WHAT IS NEEDED
Nothing but the lines from the one with "ricco di sfaccettature" down to the one with "sono i soli" should be returned, exactly and with both ends included, from the material below.
#####
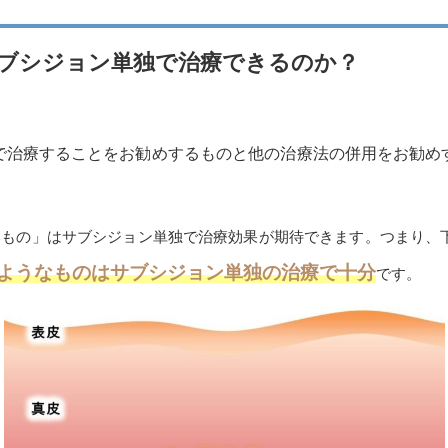
ブシジョン単独で治療できるのか？
で治療することをお勧めするものと他の治療法の併用をお勧め
いもの」はサブシジョン単独で治療効果が期待できます。つまり、
ようなものはサブシジョン単独の治療で十分
です。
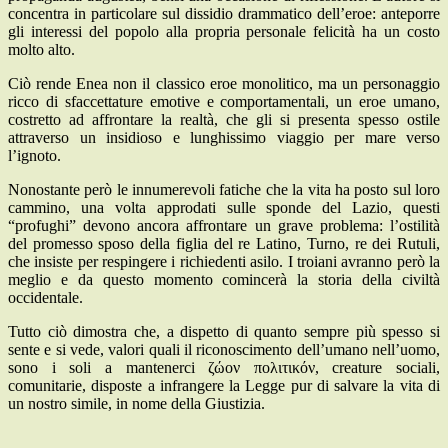
concentra in particolare sul dissidio drammatico dell’eroe: anteporre
gli interessi del popolo alla propria personale felicità ha un costo
molto alto.
Ciò rende Enea non il classico eroe monolitico, ma un personaggio
ricco di sfaccettature emotive e comportamentali, un eroe umano,
costretto ad affrontare la realtà, che gli si presenta spesso ostile
attraverso un insidioso e lunghissimo viaggio per mare verso
l’ignoto.
Nonostante però le innumerevoli fatiche che la vita ha posto sul loro
cammino, una volta approdati sulle sponde del Lazio, questi
“profughi” devono ancora affrontare un grave problema: l’ostilità
del promesso sposo della figlia del re Latino, Turno, re dei Rutuli,
che insiste per respingere i richiedenti asilo. I troiani avranno però la
meglio e da questo momento comincerà la storia della civiltà
occidentale.
Tutto ciò dimostra che, a dispetto di quanto sempre più spesso si
sente e si vede, valori quali il riconoscimento dell’umano nell’uomo,
sono i soli a mantenerci ζώον πολιτικόν, creature sociali,
comunitarie, disposte a infrangere la Legge pur di salvare la vita di
un nostro simile, in nome della Giustizia.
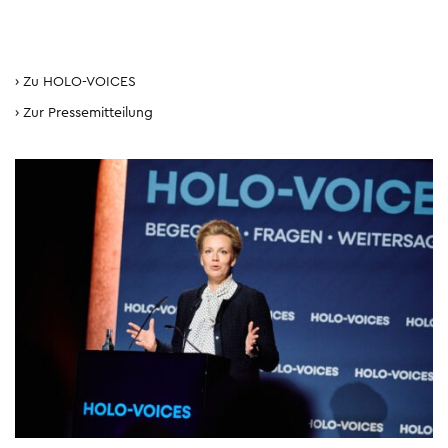
Zu HOLO-VOICES
Zur Pressemitteilung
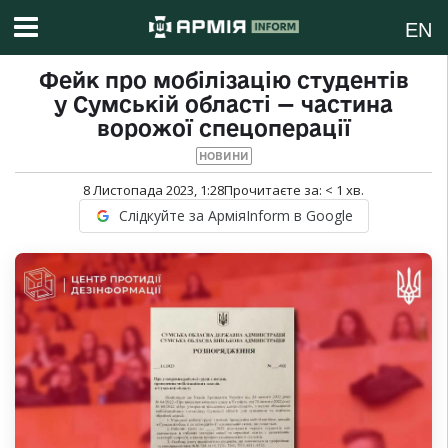
EN
Фейк про мобілізацію студентів
у Сумській області — частина
ворожої спецоперації
НОВИНИ
8 Листопада 2023, 1:28
Прочитаєте за:
< 1
хв.
Слідкуйте за АрміяInform в Google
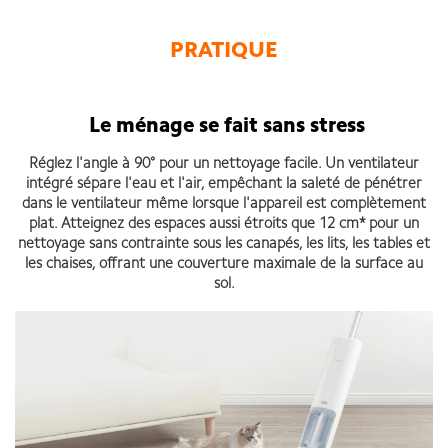
PRATIQUE
Le ménage se fait sans stress
Réglez l'angle à 90° pour un nettoyage facile. Un ventilateur
intégré sépare l'eau et l'air, empêchant la saleté de pénétrer
dans le ventilateur même lorsque l'appareil est complètement
plat. Atteignez des espaces aussi étroits que 12 cm* pour un
nettoyage sans contrainte sous les canapés, les lits, les tables et
les chaises, offrant une couverture maximale de la surface au
sol.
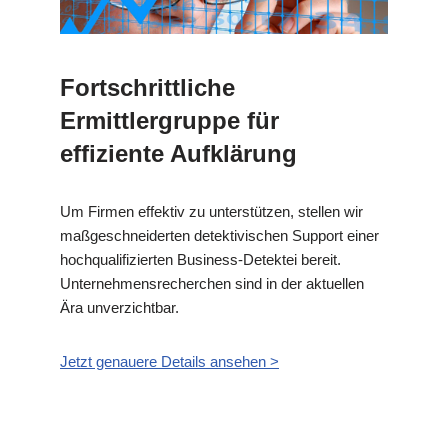
Fortschrittliche
Ermittlergruppe für
effiziente Aufklärung
Um Firmen effektiv zu unterstützen, stellen wir
maßgeschneiderten detektivischen Support einer
hochqualifizierten Business-Detektei bereit.
Unternehmensrecherchen sind in der aktuellen
Ära unverzichtbar.
Jetzt genauere Details ansehen >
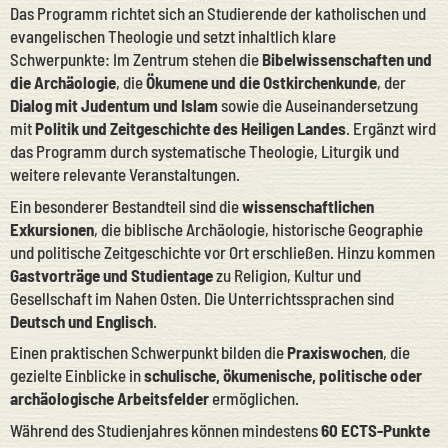
Das Programm richtet sich an Studierende der katholischen und
evangelischen Theologie und setzt inhaltlich klare
Schwerpunkte: Im Zentrum stehen die
Bibelwissenschaften und
die Archäologie
, die
Ökumene und die Ostkirchenkunde
, der
Dialog mit Judentum und Islam
sowie die Auseinandersetzung
mit
Politik und Zeitgeschichte des Heiligen Landes
. Ergänzt wird
das Programm durch systematische Theologie, Liturgik und
weitere relevante Veranstaltungen.
Ein besonderer Bestandteil sind die
wissenschaftlichen
Exkursionen
, die biblische Archäologie, historische Geographie
und politische Zeitgeschichte vor Ort erschließen. Hinzu kommen
Gastvorträge und Studientage
zu Religion, Kultur und
Gesellschaft im Nahen Osten. Die Unterrichtssprachen sind
Deutsch und Englisch
.
Einen praktischen Schwerpunkt bilden die
Praxiswochen
, die
gezielte Einblicke in
schulische, ökumenische, politische oder
archäologische Arbeitsfelder
ermöglichen.
Während des Studienjahres können mindestens
60 ECTS-Punkte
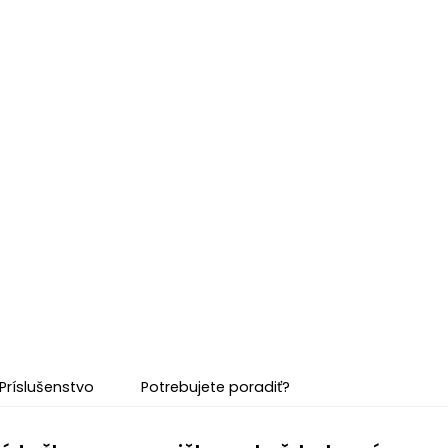
Príslušenstvo
Potrebujete poradiť?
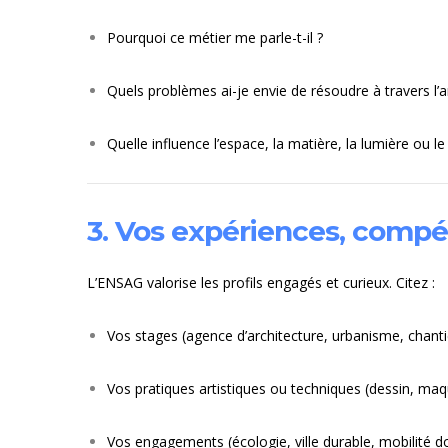
Pourquoi ce métier me parle-t-il ?
Quels problèmes ai-je envie de résoudre à travers l’a
Quelle influence l’espace, la matière, la lumière ou 
3. Vos expériences, compé
L’ENSAG valorise les profils engagés et curieux. Citez :
Vos stages (agence d’architecture, urbanisme, chant
Vos pratiques artistiques ou techniques (dessin, ma
Vos engagements (écologie, ville durable, mobilité 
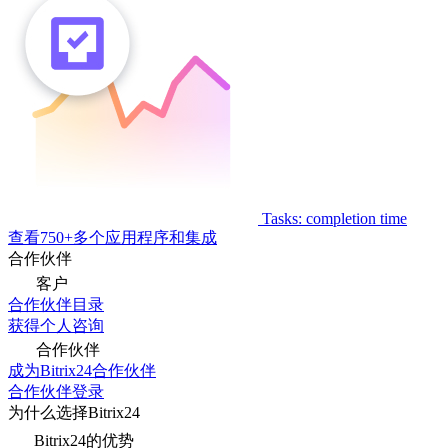
Tasks: completion time
查看750+多个应用程序和集成
合作伙伴
客户
合作伙伴目录
获得个人咨询
合作伙伴
成为Bitrix24合作伙伴
合作伙伴登录
为什么选择Bitrix24
Bitrix24的优势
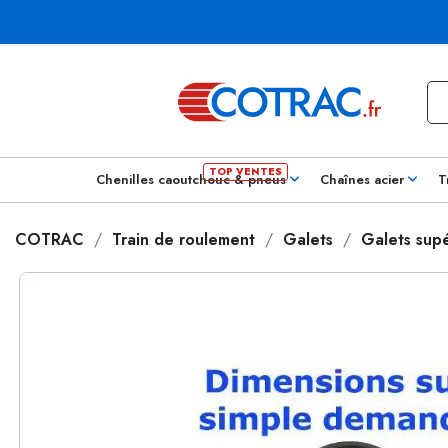
Chenilles caoutchouc & pneus
Chaînes acier
T
COTRAC
Train de roulement
Galets
Galets supé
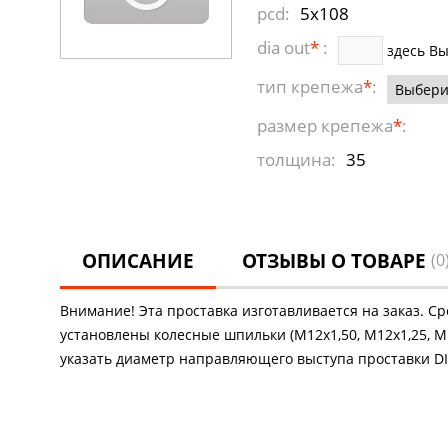
pcd:
5x108
dia out
*
:
здесь В
тип крепежа
*
:
размер крепежа
*
:
толщина:
35
ОПИСАНИЕ
ОТЗЫВЫ О ТОВАРЕ
(0
Внимание! Эта проставка изготавливается на заказ. С
установлены колесные шпильки (М12х1,50, М12х1,25, М1
указать диаметр направляющего выступа проставки DIA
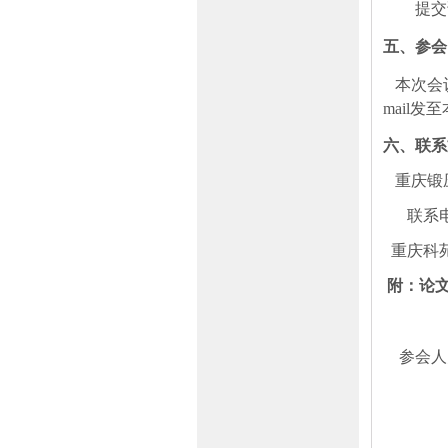
提交
五、
参会
本次会
mail
发至
六、
联系
重庆锻
联系
重庆科
附：论
参会人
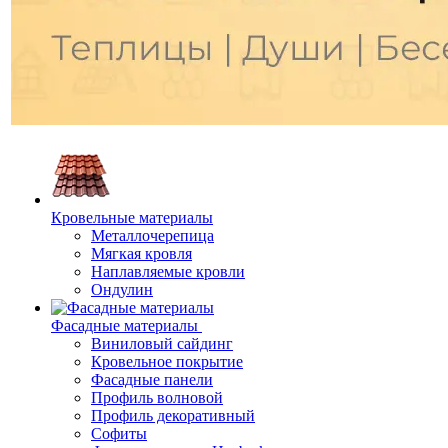
Кровельные материалы
Металлочерепица
Мягкая кровля
Наплавляемые кровли
Ондулин
Фасадные материалы
Виниловый сайдинг
Кровельное покрытие
Фасадные панели
Профиль волновой
Профиль декоративный
Софиты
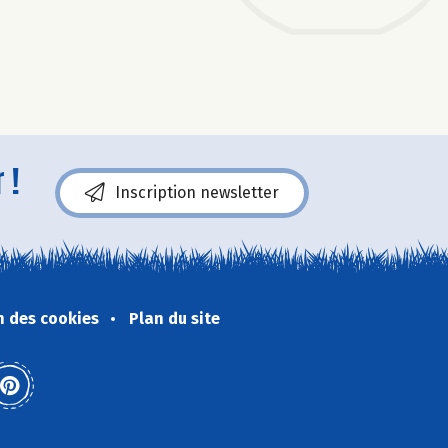
 !
Inscription newsletter
n des cookies
Plan du site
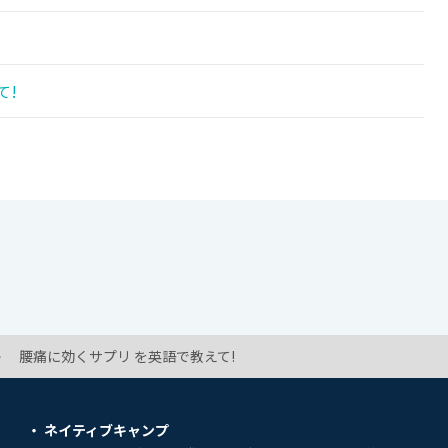
て!
腰痛に効くサプリ を英語で教えて!
ネイティブキャンプ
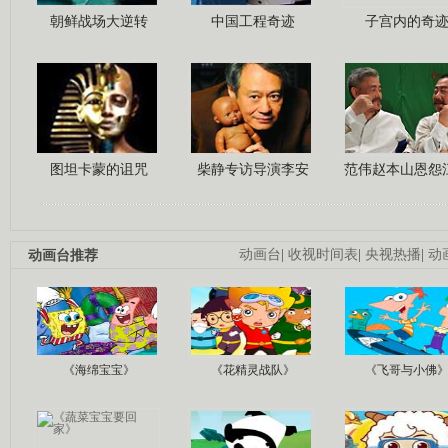
朝鲜战场大逆转
中国工程奇迹
子宫内的奇
图坦卡蒙的诅咒
柴静专访导演李安
范伟赵本山恩怨
动画台推荐
动画台
|
收视时间表
|
央视热播
|
动
《海绵宝宝》
《花精灵战队》
《飞哥与小佛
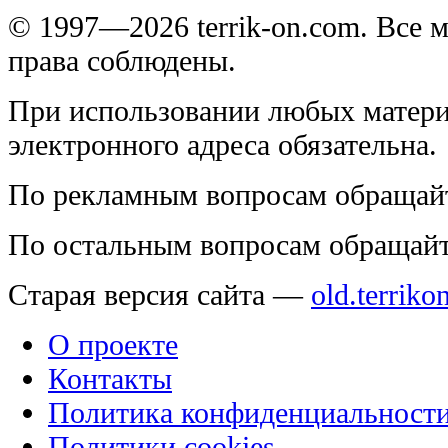
© 1997—2026 terrik-on.com. Все 
права соблюдены.
При использовании любых матери
электронного адреса обязательна.
По рекламным вопросам обращай
По остальным вопросам обращай
Старая версия сайта —
old.terriko
О проекте
Контакты
Политика конфиденциальност
Политики cookies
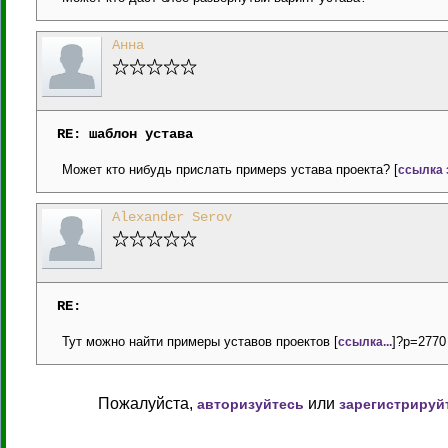
Анна
RE: шаблон устава
Может кто нибудь прислать примерs устава проекта? [
ссылка 
Alexander Serov
RE:
Тут можно найти примеры уставов проектов [
]?p=2770 
ссылка...
Пожалуйста,
или
авторизуйтесь
зарегистрируй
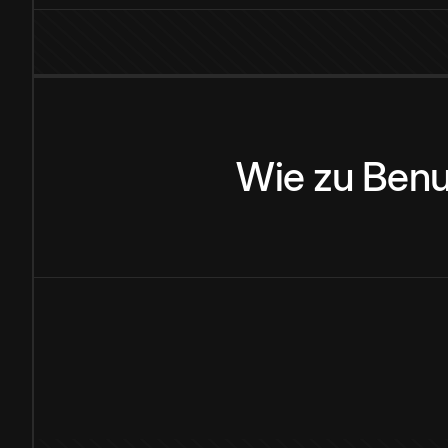
Wie
zu
Benu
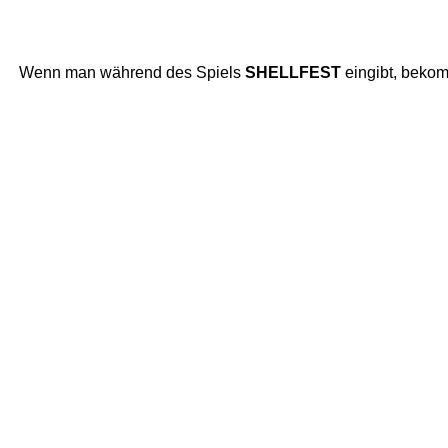
Wenn man während des Spiels
SHELLFEST
eingibt, bekom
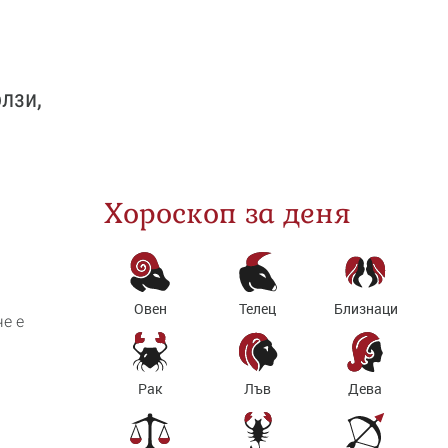
лзи,
Хороскоп за деня
Овен
Телец
Близнаци
е е
Рак
Лъв
Дева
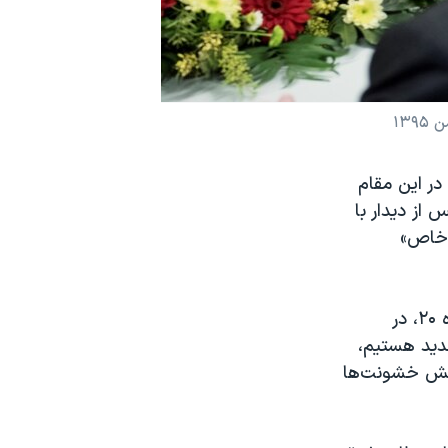
ر این مقام
 پنجشنبه پس از دیدار با
 خاص»
وی پس از دیدار با سرگئی لاوروف در شهر بن آلمان، محل برگزاری نشست گروه ۲۰، در
دید هستیم،
اهش خشونت‌ها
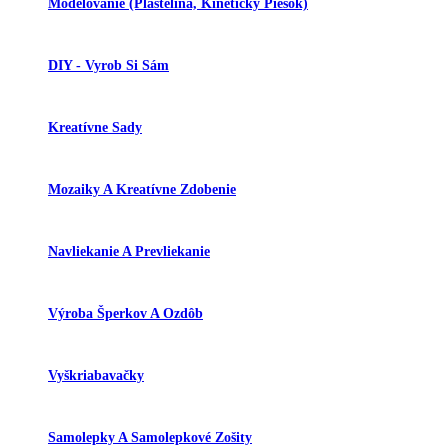
Modelovanie (plastelína, Kinetický Piesok)
DIY - Vyrob Si Sám
Kreatívne Sady
Mozaiky A Kreatívne Zdobenie
Navliekanie A Prevliekanie
Výroba Šperkov A Ozdôb
Vyškriabavačky
Samolepky A Samolepkové Zošity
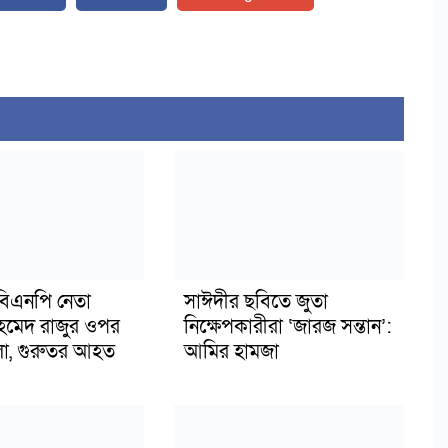
িএনপি নেতা
সাঈদীর ছবিতে জুতা
মেদ রাজুর ওপর
নিক্ষেপকারীরা ‘জারজ সন্তান’:
ামলা, গুরুতর আহত
আমির হামজা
#####
EXERCISE ANSWER
ricco di sfaccettature emotive e comportamentali, un eroe umano,
costretto ad affrontare la realtà, che gli si presenta spesso ostile
attraverso un insidioso e lunghissimo viaggio per mare verso
l’ignoto.
Nonostante però le innumerevoli fatiche che la vita ha posto sul loro
cammino, una volta approdati sulle sponde del Lazio, questi
“profughi” devono ancora affrontare un grave problema: l’ostilità
del promesso sposo della figlia del re Latino, Turno, re dei Rutuli,
che insiste per respingere i richiedenti asilo. I troiani avranno però la
meglio e da questo momento comincerà la storia della civiltà
occidentale.
Tutto ciò dimostra che, a dispetto di quanto sempre più spesso si
sente e si vede, valori quali il riconoscimento dell’umano nell’uomo,
sono i soli a mantenerci ζώον πολιτικόν, creature sociali,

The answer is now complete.